- DATA RECORDS
--- START ---
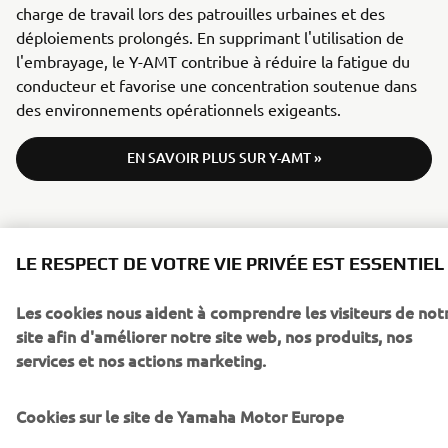
charge de travail lors des patrouilles urbaines et des
déploiements prolongés. En supprimant l'utilisation de
l'embrayage, le Y-AMT contribue à réduire la fatigue du
conducteur et favorise une concentration soutenue dans
des environnements opérationnels exigeants.
EN SAVOIR PLUS SUR Y-AMT »
LE RESPECT DE VOTRE VIE PRIVÉE EST ESSENTIEL
Les cookies nous aident à comprendre les visiteurs de not
Downloads
site afin d'améliorer notre site web, nos produits, nos
Yamaha Authorities / Police Bike Brochure
(5.3MB)
services et nos actions marketing.
Cookies sur le site de Yamaha Motor Europe
Sur notre site (yamaha-motor.eu) – et toutes les versions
--- END ---
- TASK GOAL
The required output is every line above that contains the string "notre".

- SOLUTION
site afin d'améliorer notre site web, nos produits, nos
Sur notre site (yamaha-motor.eu) – et toutes les versions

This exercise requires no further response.